Автомобиль плавно свернул направо и остановился напротив станции метро. Дождь шёл, не прекращаясь. Эдуард накинул на голову капюшон, поблагодарил Ханания Витальевича и, попрощавшись с ним, вышел из машины. Всю дорогу до дома он думал о том, что недавно услышал. Анализируя фразы, слетевшие с уст старого еврея, Эдуард пришёл к выводу, что это была не проверка, скорее всего, это была своего рода ответная реакция на недоверие и вытекающее из этого унижение, которое испытывал Хананий Витальевич. Нужно понимать, что он искренне поддерживал и сам пропагандировал американский образ жизни. Всегда стремился подчеркнуть, как важно быть свободным человеком и как эта свобода исключительно положительно сказывается на всём американском обществе, которое, по его глубокому убеждению, является олицетворением передового человечества. А ему, получается, не доверяют.

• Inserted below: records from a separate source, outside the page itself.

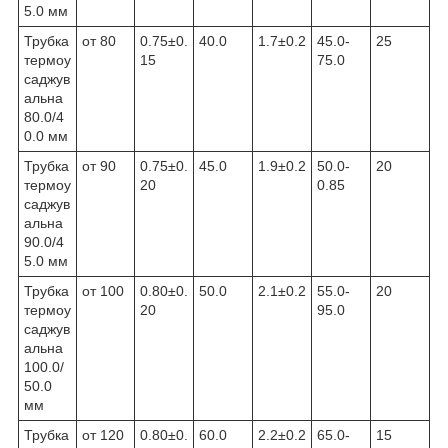
5.0 мм
Трубка
от 80
0.75±0.
40.0
1.7±0.2
45.0-
25
термоу
15
75.0
саджув
альна
80.0/4
0.0 мм
Трубка
от 90
0.75±0.
45.0
1.9±0.2
50.0-
20
термоу
20
0.85
саджув
альна
90.0/4
5.0 мм
Трубка
от 100
0.80±0.
50.0
2.1±0.2
55.0-
20
термоу
20
95.0
саджув
альна
100.0/
50.0
мм
Трубка
от 120
0.80±0.
60.0
2.2±0.2
65.0-
15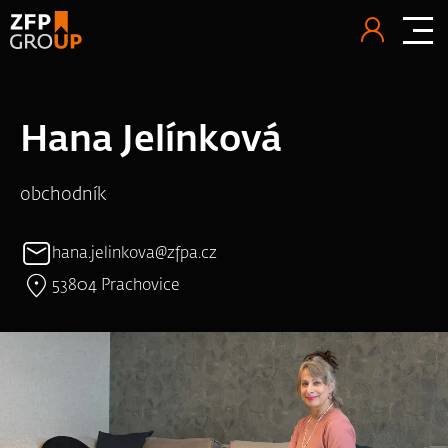
Hana Jelínková
obchodník
hana.jelinkova@zfpa.cz
53804 Prachovice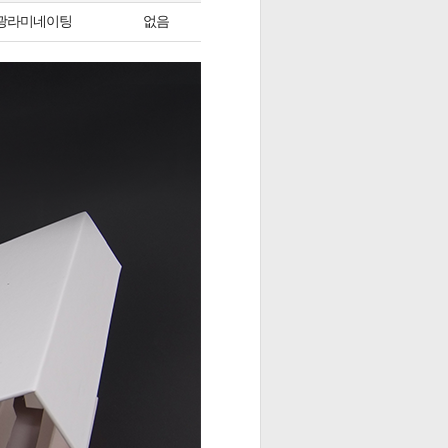
광라미네이팅
없음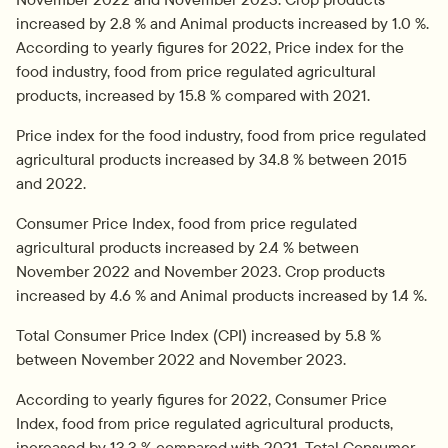
increased by 2.8 % and Animal products increased by 1.0 %. 
According to yearly figures for 2022, Price index for the 
food industry, food from price regulated agricultural 
products, increased by 15.8 % compared with 2021.
Price index for the food industry, food from price regulated 
agricultural products increased by 34.8 % between 2015 
and 2022.
Consumer Price Index, food from price regulated 
agricultural products increased by 2.4 % between 
November 2022 and November 2023. Crop products 
increased by 4.6 % and Animal products increased by 1.4 %.
Total Consumer Price Index (CPI) increased by 5.8 % 
between November 2022 and November 2023.
According to yearly figures for 2022, Consumer Price 
Index, food from price regulated agricultural products, 
increased by 13.3 % compared with 2021. Total Consumer 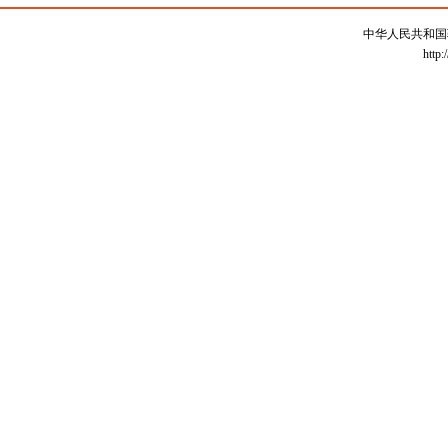
中华人民共和国
http: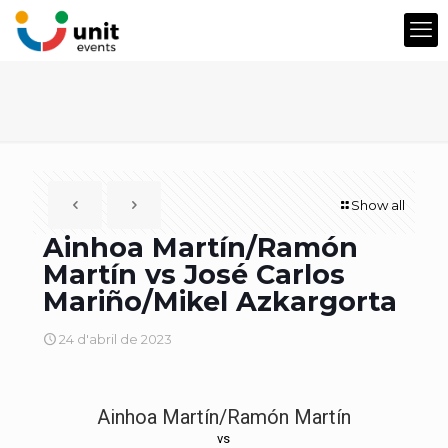
Show all
Ainhoa Martín/Ramón
Martín vs José Carlos
Mariño/Mikel Azkargorta
24 d'abril de 2023
Ainhoa Martín/Ramón Martín
vs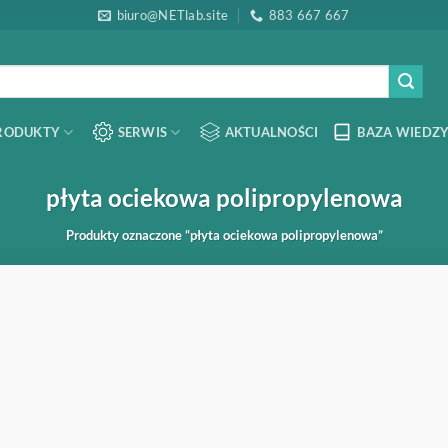
biuro@NETlab.site
883 667 667
RODUKTY
SERWIS
AKTUALNOŚCI
BAZA WIEDZY
płyta ociekowa polipropylenowa
Produkty oznaczone “płyta ociekowa polipropylenowa”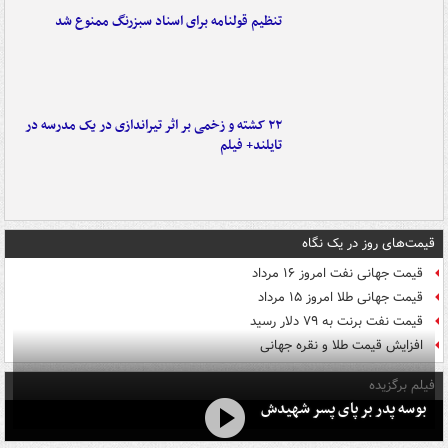
تنظیم قولنامه برای اسناد سبزرنگ ممنوع شد
۲۲ کشته و زخمی بر اثر تیراندازی در یک مدرسه در
تایلند+ فیلم
قیمت‌های روز در یک نگاه
قیمت جهانی نفت امروز ۱۶ مرداد
قیمت جهانی طلا امروز ۱۵ مرداد
قیمت نفت برنت به ۷۹ دلار رسید
افزایش قیمت طلا و نقره جهانی
فیلم برگزیده
بوسه‌ پدر بر پای پسر شهیدش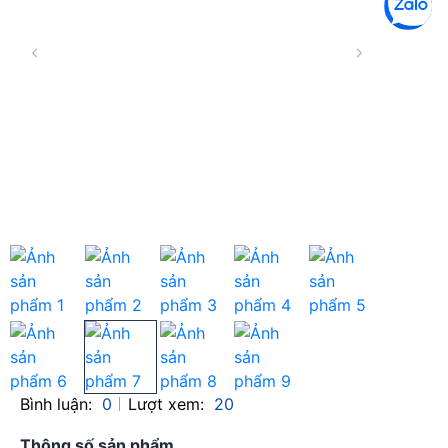
Bình luận:
0
Lượt xem:
20
Thông số sản phẩm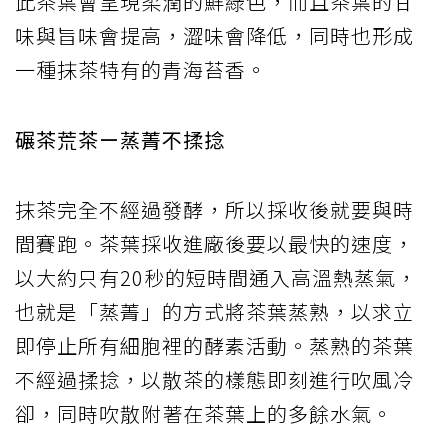
此茶葉會呈現柔潤的鮮綠色，而且茶葉的甘
味與旨味會提高，澀味會降低，同時也形成
一種抹茶特有的青海苔香。
碾茶荒茶ー蒸菁不揉捻
抹茶完全不經過發酵，所以採收後就要與時
間賽跑。茶葉採收進廠後要以最快的速度，
以大約只有20秒的短時間通入高溫熱蒸氣，
也就是「蒸菁」的方式將茶葉蒸熟，以求立
即停止所有細胞裡的酵素活動。蒸熟的茶葉
不經過揉捻，以散茶的樣態即刻進行吹風冷
卻，同時吹散附著在茶葉上的多餘水氣。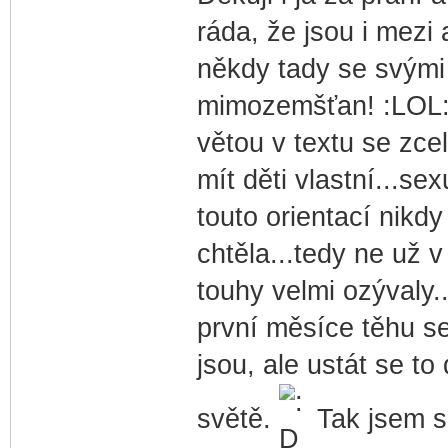
ráda, že jsou i mezi a
někdy tady se svými 
mimozemšťan! :LOL:
větou v textu se zce
mít děti vlastní...sex
touto orientací nikdy
chtěla...tedy ne už 
touhy velmi ozývaly..
první měsíce těhu se 
jsou, ale ustát se to
světě.
Tak jsem se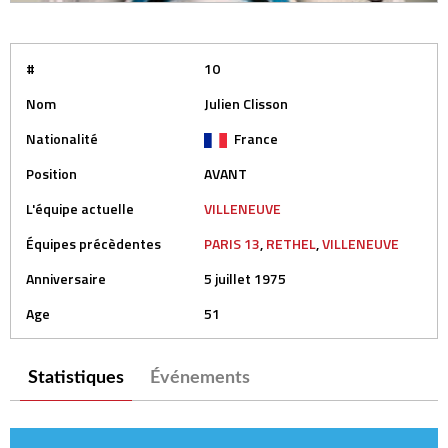
#
10
Nom
Julien Clisson
Nationalité
France
Position
AVANT
L'équipe actuelle
VILLENEUVE
Équipes précèdentes
PARIS 13
,
RETHEL
,
VILLENEUVE
Anniversaire
5 juillet 1975
Age
51
Statistiques
Événements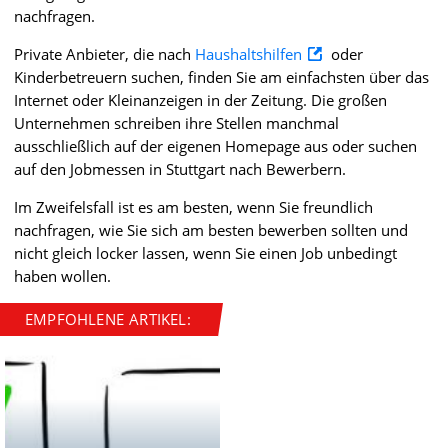
nachfragen.
Private Anbieter, die nach
Haushaltshilfen
oder
Kinderbetreuern suchen, finden Sie am einfachsten über das
Internet oder Kleinanzeigen in der Zeitung. Die großen
Unternehmen schreiben ihre Stellen manchmal
ausschließlich auf der eigenen Homepage aus oder suchen
auf den Jobmessen in Stuttgart nach Bewerbern.
Im Zweifelsfall ist es am besten, wenn Sie freundlich
nachfragen, wie Sie sich am besten bewerben sollten und
nicht gleich locker lassen, wenn Sie einen Job unbedingt
haben wollen.
EMPFOHLENE ARTIKEL: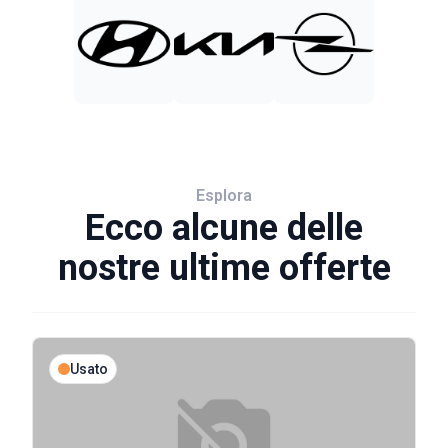
Esplora
Ecco alcune delle
nostre ultime offerte
Usato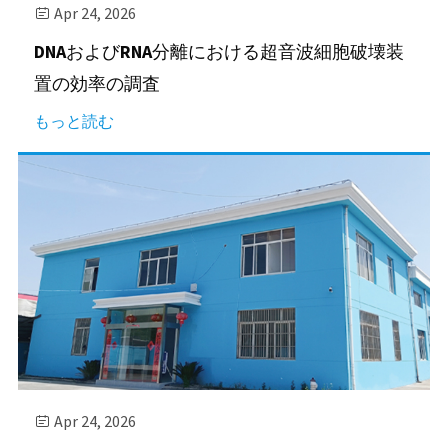
Apr 24, 2026

DNAおよびRNA分離における超音波細胞破壊装
置の効率の調査
もっと読む
Apr 24, 2026
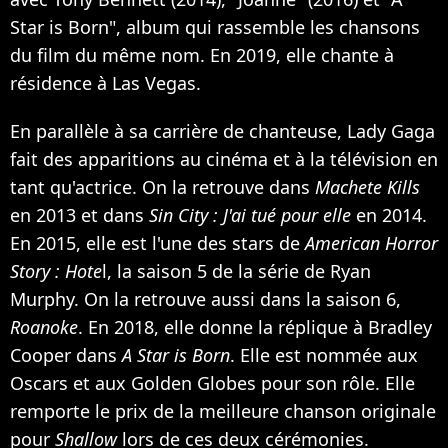
Star is Born", album qui rassemble les chansons
du film du même nom. En 2019, elle chante à
résidence à Las Vegas.
En parallèle à sa carrière de chanteuse, Lady Gaga
fait des apparitions au cinéma et à la télévision en
tant qu'actrice. On la retrouve dans
Machete Kills
en 2013 et dans
Sin City : J'ai tué pour elle
en 2014.
En 2015, elle est l'une des stars de
American Horror
Story : Hote
l, la saison 5 de la série de Ryan
Murphy. On la retrouve aussi dans la saison 6,
Roanoke
. En 2018, elle donne la réplique à Bradley
Cooper dans
A Star is Born
. Elle est nommée aux
Oscars et aux Golden Globes pour son rôle. Elle
remporte le prix de la meilleure chanson originale
pour
Shallow
lors de ces deux cérémonies.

Можно было по-разному относиться к идеалам этого человека, но не верить в его искренность по отношению к своей стране, куда он эмигрировал из ненавистного ему СССР, было большой ошибкой. Ведь Хананий Витальевич потратил чуть ли не всю свою сознательную жизнь на то, чтобы бороться с несправедливостью и отстаивать демократические идеалы. По этой причине в СССР он был не угоден, его вольнодумие расценивалось как угроза, а научная деятельность всячески притеснялась. И получив возможность сбежать в США, Хананий Витальевич был безмерно счастлив и, не мешкая ни минуты, отправился в путь. С того самого момента, когда он стал гражданином США, и по сегодняшний день Хананий Витальевич ни разу не изменял своим принципам. И тот факт, что кто-то хочет изменить привычное для него общество, с присущими ему нормами морали и человеческими свободами, дарованными конституцией, возмущал его до глубины души. Это всё и явилось причиной его такого, на первый взгляд, подозрительного красноречия.
Что же хотел сказать и не сказал Хананий Витальевич? Этот вопрос не давал покоя Эдуарду Константиновичу. Как же разузнать, что таится за ширмой секретности? Возможно, это просто ущемлённое самолюбие старика, а может, и действительно что-то очень важное.